[Source records]
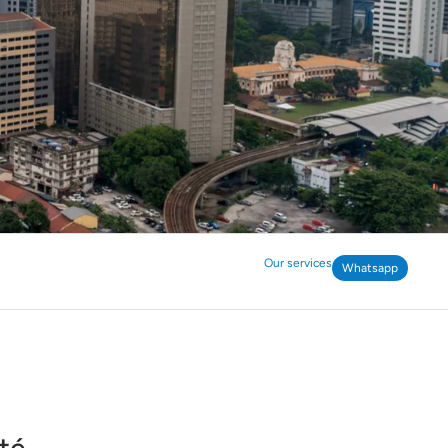
Our services
Whatsapp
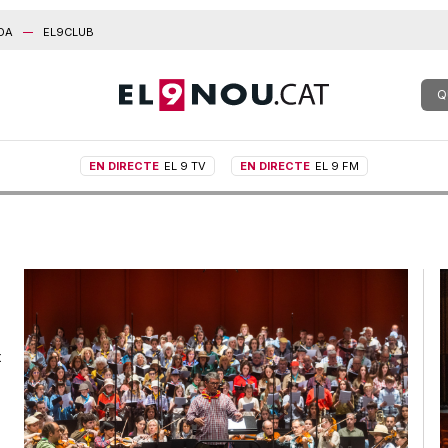
DA
EL9CLUB
Q
EN DIRECTE
EL 9 TV
EN DIRECTE
EL 9 FM
t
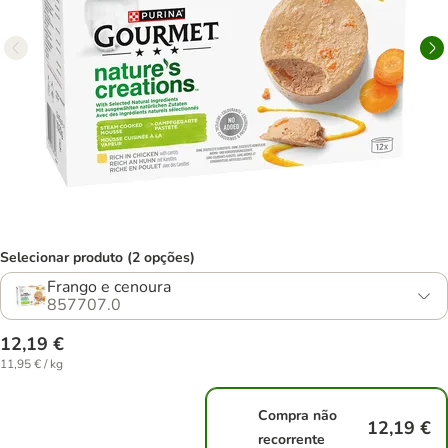
Selecionar produto (2 opções)
Frango e cenoura
857707.0
12,19 €
11,95 € / kg
Compra não
12,19 €
recorrente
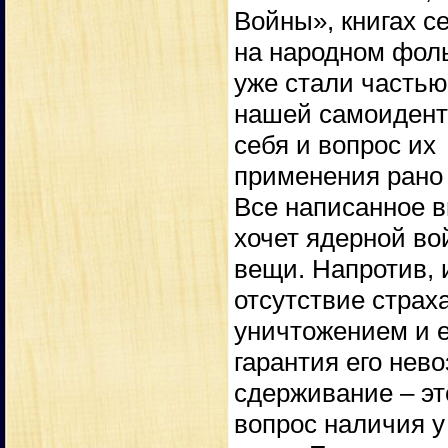
Войны», книгах с
на народном фол
уже стали частью
нашей самоидент
себя и вопрос их
применения рано 
Все написанное в
хочет ядерной во
вещи. Напротив,
отсутствие стра
уничтожением и 
гарантия его нев
сдерживание – эт
вопрос наличия у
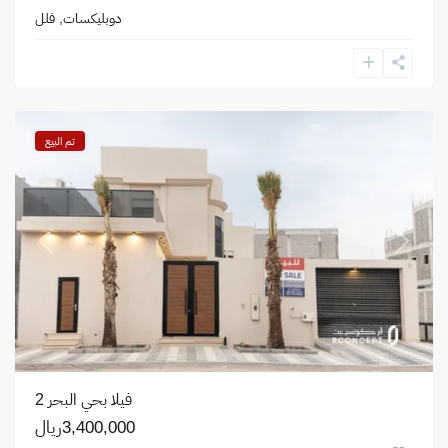
دوبليكسات
,
فلل
حي
البحر
,
الخبر
تم البيع
revious
Next
فيلا بحي البحر 2
3,400,000ريال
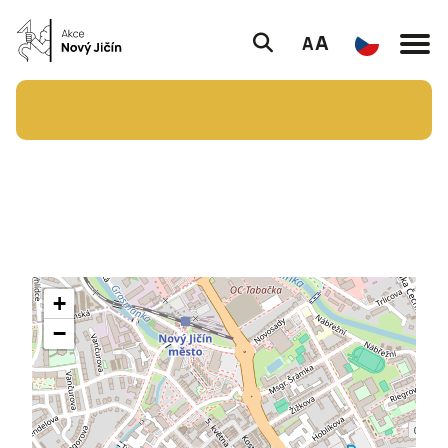
A
A
+
−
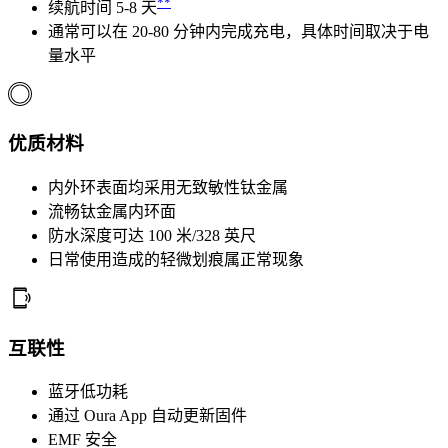
**
续航时间 5-8 天
通常可以在 20-80 分钟内完成充电，具体时间取决于电
量水平
优质材料
内外环表面均采用无致敏性钛金属
流畅钛金属内环面
防水深度可达 100 米/328 英尺
日常使用造成的轻微划痕属正常现象
互联性
蓝牙低功耗
通过 Oura App 自动更新固件
EMF 安全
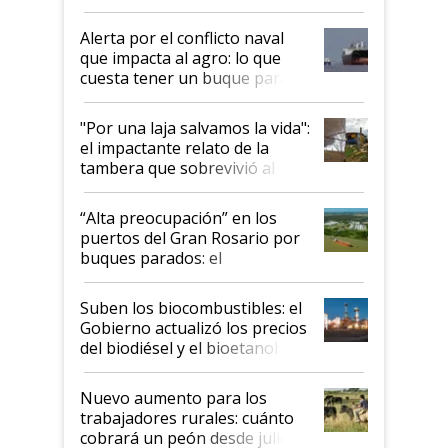
suspende el decreto de
desregulación
Alerta por el conflicto naval
que impacta al agro: lo que
cuesta tener un buque parado
y el peligro de que Argentina
pase a ser "país sucio"
"Por una laja salvamos la vida":
el impactante relato de la
tambera que sobrevivió al
tornado
“Alta preocupación” en los
puertos del Gran Rosario por
buques parados: el
funcionamiento de las
exportadoras en tensión tras
Suben los biocombustibles: el
la medida de fuerza de los
Gobierno actualizó los precios
prácticos
del biodiésel y el bioetanol
Nuevo aumento para los
trabajadores rurales: cuánto
cobrará un peón desde julio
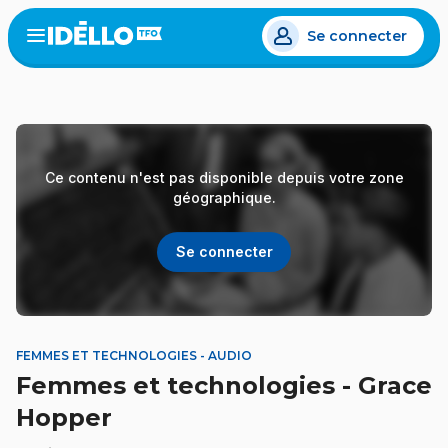
Aller
Se connecter
au
Open
the
contenu
menu
principal
Ce contenu n'est pas disponible depuis votre zone
géographique.
Se connecter
FEMMES ET TECHNOLOGIES - AUDIO
Femmes et technologies - Grace
Hopper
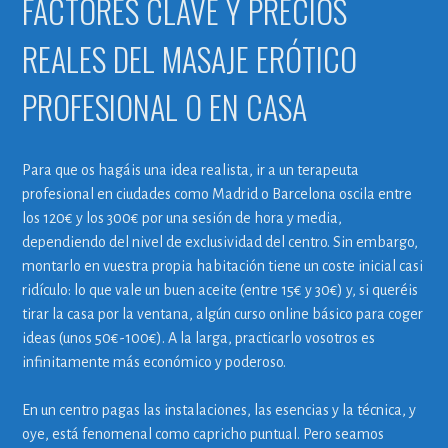
FACTORES CLAVE Y PRECIOS
REALES DEL MASAJE ERÓTICO
PROFESIONAL O EN CASA
Para que os hagáis una idea realista, ir a un terapeuta
profesional en ciudades como Madrid o Barcelona oscila entre
los 120€ y los 300€ por una sesión de hora y media,
dependiendo del nivel de exclusividad del centro. Sin embargo,
montarlo en vuestra propia habitación tiene un coste inicial casi
ridículo: lo que vale un buen aceite (entre 15€ y 30€) y, si queréis
tirar la casa por la ventana, algún curso online básico para coger
ideas (unos 50€-100€). A la larga, practicarlo vosotros es
infinitamente más económico y poderoso.
En un centro pagas las instalaciones, las esencias y la técnica, y
oye, está fenomenal como capricho puntual. Pero seamos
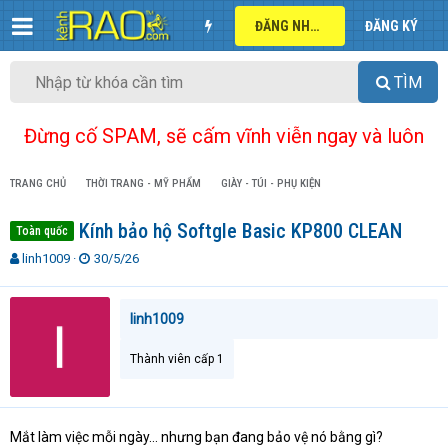
ĐĂNG NHẬP
ĐĂNG KÝ
TÌM
Đừng cố SPAM, sẽ cấm vĩnh viễn ngay và luôn
TRANG CHỦ
THỜI TRANG - MỸ PHẨM
GIÀY - TÚI - PHỤ KIỆN
Kính bảo hộ Softgle Basic KP800 CLEAN
Toàn quốc
T
N
linh1009
30/5/26
h
g
r
à
e
y
linh1009
a
g
d
ử
Thành viên cấp 1
s
i
t
a
r
Mắt làm việc mỗi ngày… nhưng bạn đang bảo vệ nó bằng gì?
t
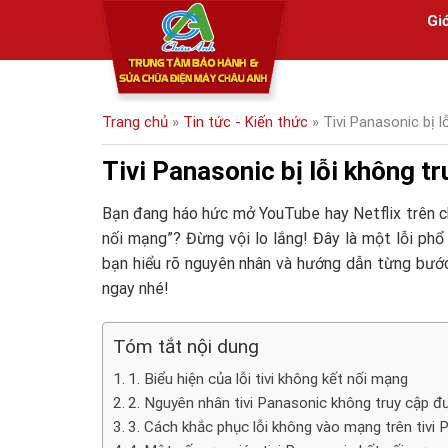
Skip
Giớ
to
content
Trang chủ
»
Tin tức - Kiến thức
»
Tivi Panasonic bị 
Tivi Panasonic bị lỗi không t
Bạn đang háo hức mở YouTube hay Netflix trên c
nối mạng”? Đừng vội lo lắng! Đây là một lỗi phổ 
bạn hiểu rõ nguyên nhân và hướng dẫn từng bước 
ngay nhé!
Tóm tắt nội dung
1. Biểu hiện của lỗi tivi không kết nối mạng
2. Nguyên nhân tivi Panasonic không truy cập 
3. Cách khắc phục lỗi không vào mạng trên tivi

_Task to carry out_
The answer should consist of every line above, exact and free of images.

_Reply to the exercise_
Our services
Whatsapp
DA
EL9CLUB
Q
EN DIRECTE
EL 9 TV
EN DIRECTE
EL 9 FM
t
Selecionar produto (2 opções)
Frango e cenoura
857707.0
12,19 €
11,95 € / kg
Compra não
12,19 €
recorrente
Войны», книгах с
на народном фол
уже стали частью
нашей самоидент
себя и вопрос их
применения рано 
Все написанное в
хочет ядерной во
вещи. Напротив,
отсутствие стра
уничтожением и 
гарантия его нев
сдерживание – эт
вопрос наличия у
دوبليكسات
,
فلل
حي
البحر
,
الخبر
تم البيع
revious
Next
فيلا بحي البحر 2
3,400,000ريال
A
A
+
−
**
续航时间 5-8 天
通常可以在 20-80 分钟内完成充电，具体时间取决于电
量水平
优质材料
内外环表面均采用无致敏性钛金属
流畅钛金属内环面
防水深度可达 100 米/328 英尺
日常使用造成的轻微划痕属正常现象
互联性
蓝牙低功耗
通过 Oura App 自动更新固件
EMF 安全
suspende el decreto de
desregulación
Alerta por el conflicto naval
que impacta al agro: lo que
cuesta tener un buque parado
y el peligro de que Argentina
pase a ser "país sucio"
"Por una laja salvamos la vida":
el impactante relato de la
tambera que sobrevivió al
tornado
“Alta preocupación” en los
puertos del Gran Rosario por
buques parados: el
funcionamiento de las
exportadoras en tensión tras
Suben los biocombustibles: el
la medida de fuerza de los
Gobierno actualizó los precios
prácticos
del biodiésel y el bioetanol
Nuevo aumento para los
trabajadores rurales: cuánto
cobrará un peón desde julio
Aller
Se connecter
au
Open
the
contenu
menu
principal
Ce contenu n'est pas disponible depuis votre zone
géographique.
Se connecter
FEMMES ET TECHNOLOGIES - AUDIO
Femmes et technologies - Grace
Hopper
FACTORES CLAVE Y PRECIOS
REALES DEL MASAJE ERÓTICO
PROFESIONAL O EN CASA
Para que os hagáis una idea realista, ir a un terapeuta
profesional en ciudades como Madrid o Barcelona oscila entre
los 120€ y los 300€ por una sesión de hora y media,
dependiendo del nivel de exclusividad del centro. Sin embargo,
montarlo en vuestra propia habitación tiene un coste inicial casi
ridículo: lo que vale un buen aceite (entre 15€ y 30€) y, si queréis
tirar la casa por la ventana, algún curso online básico para coger
ideas (unos 50€-100€). A la larga, practicarlo vosotros es
infinitamente más económico y poderoso.
En un centro pagas las instalaciones, las esencias y la técnica, y
oye, está fenomenal como capricho puntual. Pero seamos
ĐĂNG NHẬP
ĐĂNG KÝ
TÌM
Đừng cố SPAM, sẽ cấm vĩnh viễn ngay và luôn
TRANG CHỦ
THỜI TRANG - MỸ PHẨM
GIÀY - TÚI - PHỤ KIỆN
Kính bảo hộ Softgle Basic KP800 CLEAN
Toàn quốc
T
N
linh1009
30/5/26
h
g
r
à
e
y
linh1009
a
g
d
ử
Thành viên cấp 1
s
i
t
a
r
Mắt làm việc mỗi ngày… nhưng bạn đang bảo vệ nó bằng gì?
t
Skip
Giớ
to
content
Trang chủ
»
Tin tức - Kiến thức
»
Tivi Panasonic bị 
Tivi Panasonic bị lỗi không t
Bạn đang háo hức mở YouTube hay Netflix trên c
nối mạng”? Đừng vội lo lắng! Đây là một lỗi phổ 
bạn hiểu rõ nguyên nhân và hướng dẫn từng bước 
ngay nhé!
Tóm tắt nội dung
1. Biểu hiện của lỗi tivi không kết nối mạng
2. Nguyên nhân tivi Panasonic không truy cập 
3. Cách khắc phục lỗi không vào mạng trên tivi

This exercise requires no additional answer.